How does deep dental cleaning benefit your oral health?
Deep dental cleaning, also known as “Teeth Scaling” and “Root Planing” is more than routine dental cleaning. The routine dental cleanings aim at removing sticky & hard deposits on teeth surfaces above the gums. Deep cleanings tend to microbial accumulations beneath the gum line using ultrasonic instruments and other sophisticated tools. It encourages the gums to reattach with the teeth. Hence, you can cease the progression of gum infections.
If your dentist prescribes you need a deep dental cleaning procedure, it shows oral bacteria piled deeply between teeth and gums. Despite the root planing treatment seems complex, it is completed within 30 to 45 minutes. Depending on the depth of your infection, your dentist might recommend more than one deep teeth cleaning sitting.
When do dentists prescribe deep cleanings?
If dentists notice any of the following problems during dental check-ups, they will go for teeth scaling because it is the appropriate solution to solve these oral concerns:
1) Gum pockets are more deep
Gum pockets, also known as periodontal pockets, imply deep spaces between teeth and gums. In healthy mouths, the depth of gum pockets ranges between 1 and 4 mm. If the deep is more than that size, it allows the oral microbes to trap and congregate, causing plaque build-up. It infects the gum tissues and eventually ends in periodontal diseases.

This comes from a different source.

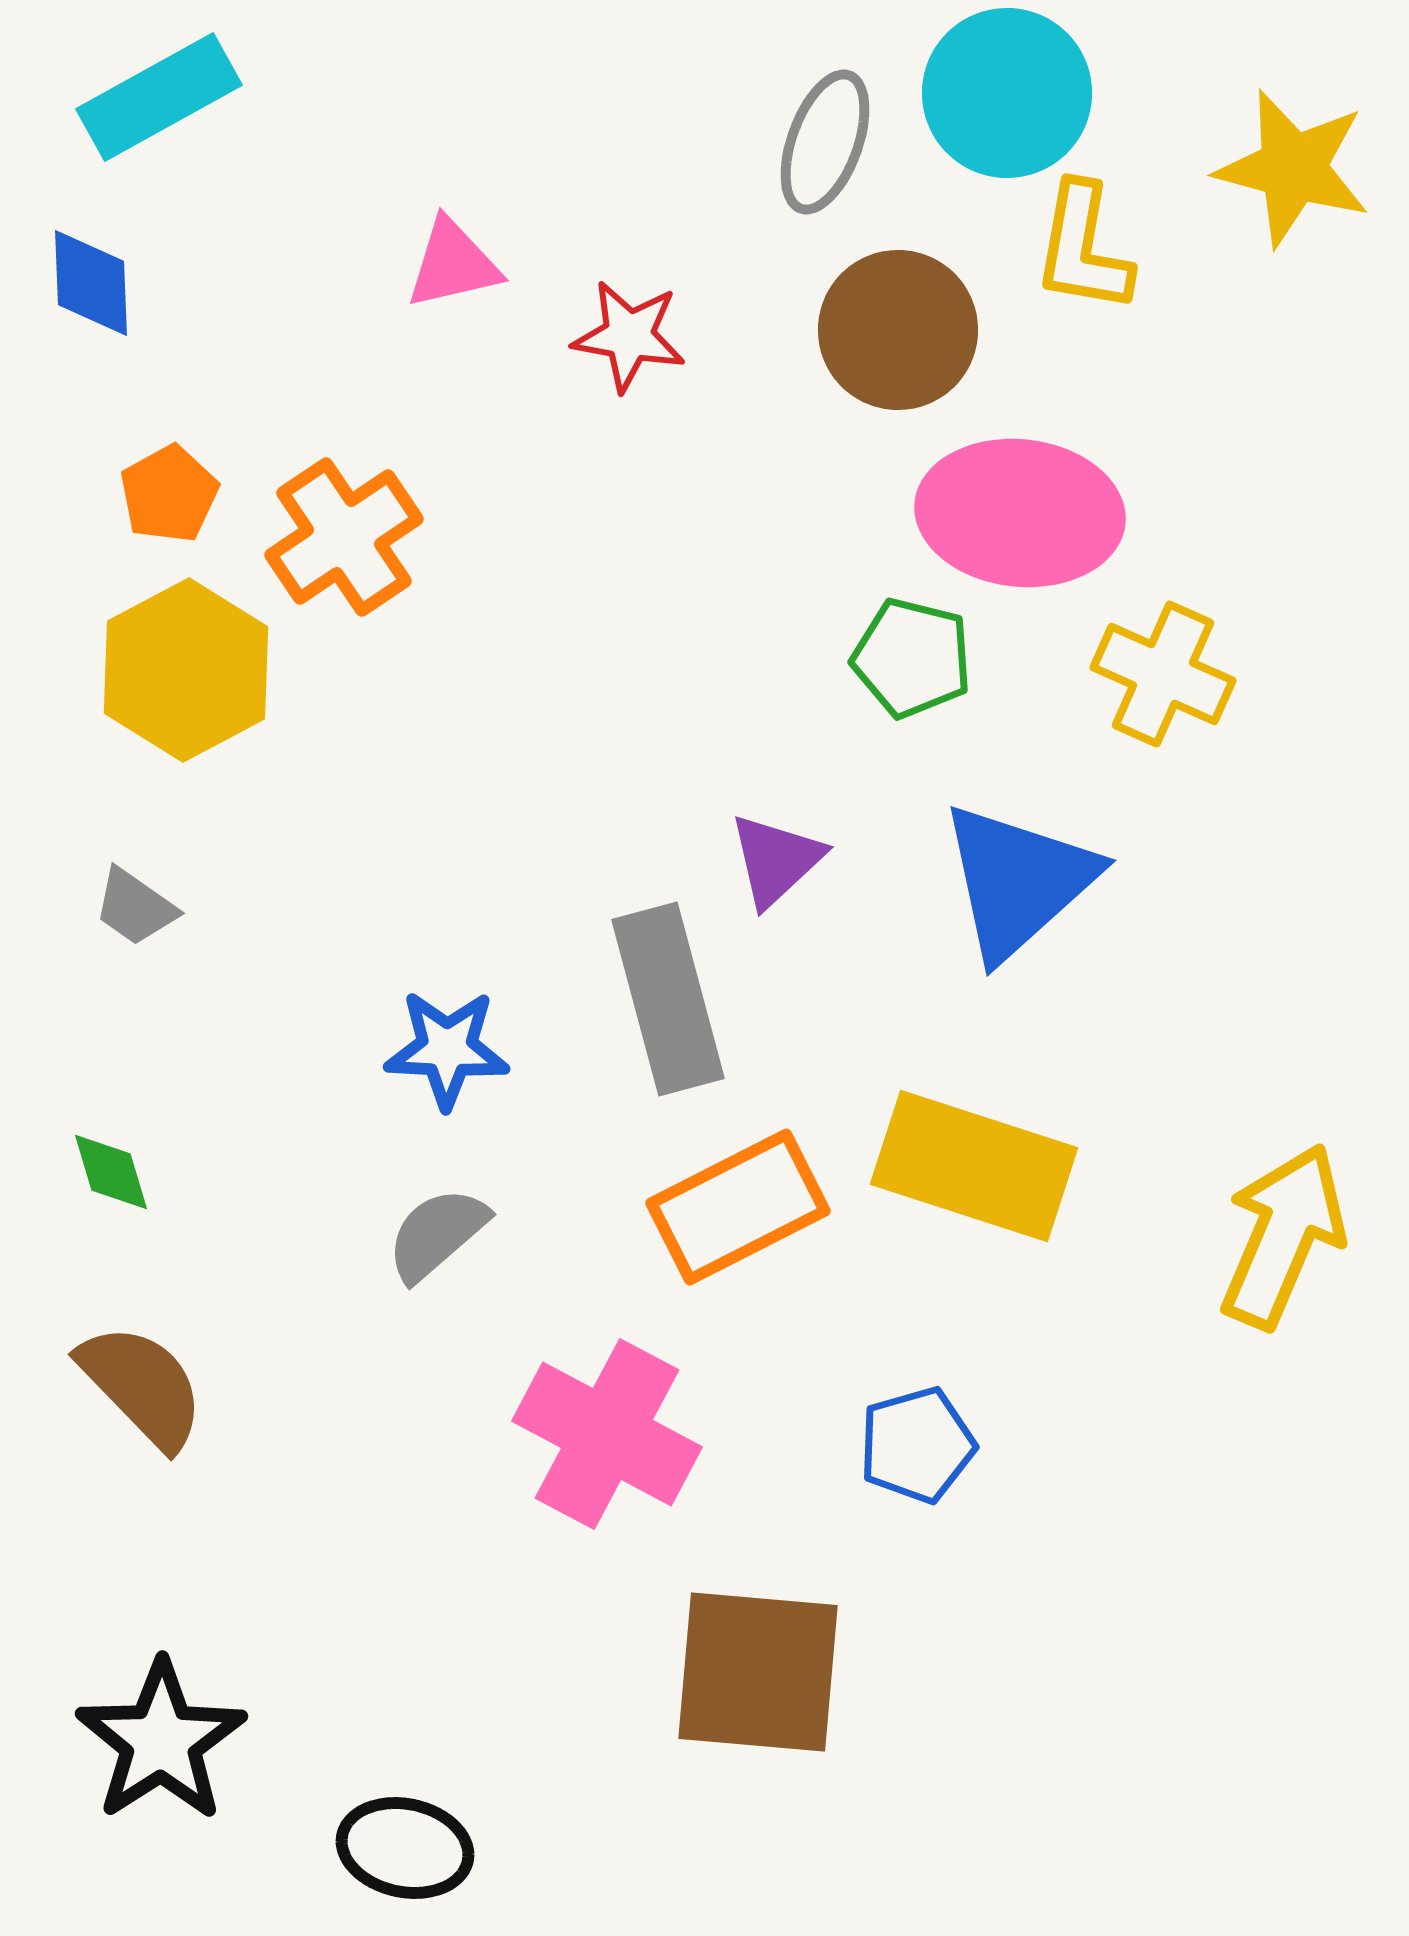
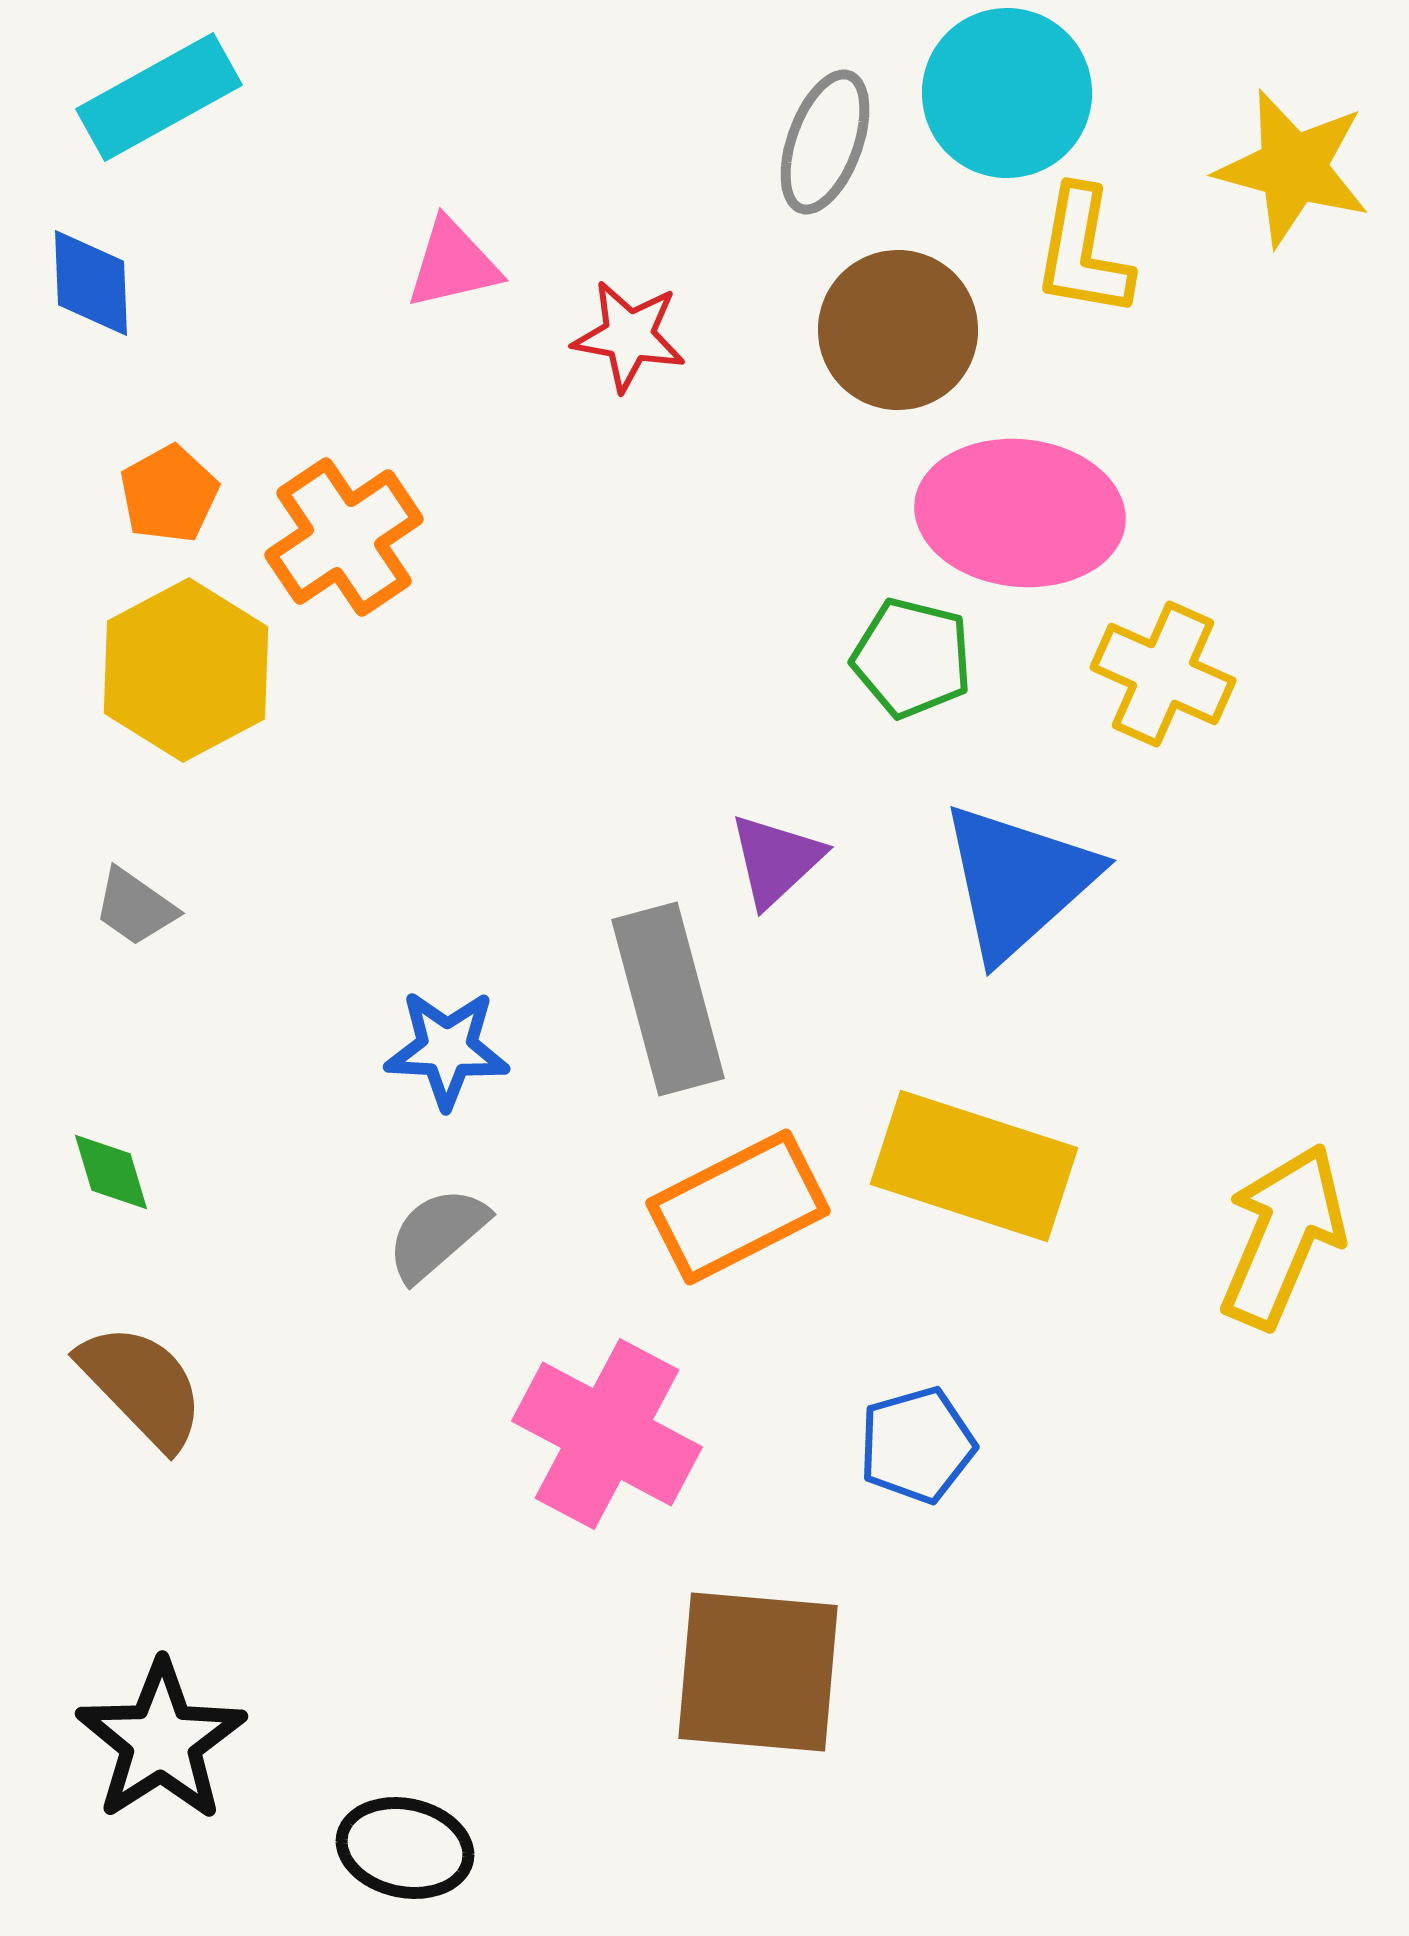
yellow L-shape: moved 4 px down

Deep cleanings take care of removing those accumulations so that the gum tissues are protected. It helps in reducing the depth of gum pockets.
2) Bone loss in the jaw
If a dentist diagnoses a small amount of bone loss inside the jaw, he/she will go for root planing treatments. It is because bone loss around a tooth indicates the progression of gum diseases initiated from the bacterial growth in your mouth. Such oral microbes go deeper below the gum line and reach areas that are hard to reach.
Hence deep cleaning is mandatory to disinfect the gums so that you can prevent bone loss and tooth loss.

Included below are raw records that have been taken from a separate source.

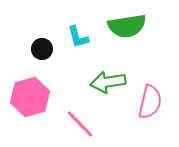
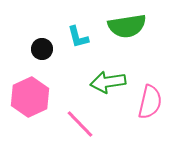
pink hexagon: rotated 9 degrees counterclockwise
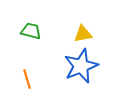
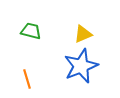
yellow triangle: rotated 12 degrees counterclockwise
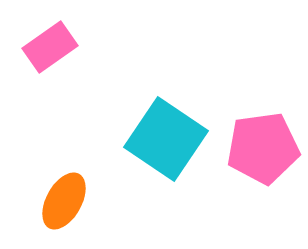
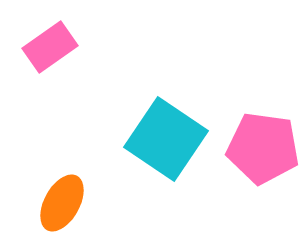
pink pentagon: rotated 16 degrees clockwise
orange ellipse: moved 2 px left, 2 px down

3) Gum disease is moved to an advanced stage
Gum diseases involve 4 stages–Gingivitis, slight periodontal disease, moderate periodontal disease, and advanced periodontal disease. Oral bacteria invade the bone around a tooth in the stage of moderate periodontal disease. If you do not address the infection then, the infection moves to an advanced stage called “Periodontitis”.
It requires surgical procedures along with deep cleanings or laser therapy to remove contagions in the periodontal pockets.

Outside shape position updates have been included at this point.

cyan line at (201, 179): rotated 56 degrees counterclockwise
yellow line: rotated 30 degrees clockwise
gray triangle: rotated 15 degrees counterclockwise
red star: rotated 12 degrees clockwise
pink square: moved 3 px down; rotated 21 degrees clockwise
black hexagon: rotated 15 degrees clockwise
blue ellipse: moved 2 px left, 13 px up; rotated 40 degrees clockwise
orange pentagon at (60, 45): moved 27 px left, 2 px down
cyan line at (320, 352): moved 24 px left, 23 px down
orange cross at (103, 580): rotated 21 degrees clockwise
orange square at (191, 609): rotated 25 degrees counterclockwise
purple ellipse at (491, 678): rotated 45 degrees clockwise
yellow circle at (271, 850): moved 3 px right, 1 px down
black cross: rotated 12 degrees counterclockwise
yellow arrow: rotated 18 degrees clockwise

What are the different types of deep dental cleaning procedures?
Deep cleaning is classified into 2 types as follows:
- Preventive deep cleaning – As the name suggests, it is performed to prevent when the bacteria migrate to the gum pockets. Hence you can prevent gum infections and their aftereffects like bone tissue loss, etc.
- Therapeutic deep cleaning–It is more invasive than preventive deep cleaning, but people with periodontal diseases should get it as a part of their gum disease treatment.
Is the deep cleaning procedure painful?
Similar to other dental procedures, root planing is also performed after numbing the area using anesthetics. So you will not feel any discomfort during the cleaning process. Meanwhile, some people encounter mild pain and it depends on the depth of gum pockets and severity of the root surface irregularities.
Bottom line
Deep teeth cleaning is widely recommended for gum disease patients because timely addressing the infections in gum pockets will prevent gum disease. The root planing therapy is more than addressing the infected gums because it helps in preventing tooth loss, improving cardiovascular health.
Similar to other invasive oral procedures, deep cleaning also causes some bearable discomforts after the therapy, but they will get better slowly. Abnormalities like tenderness or soreness in gums and bleeding, swelling puffy gums are the signs signaling your gums are infected and it is time to get deep teeth treatment.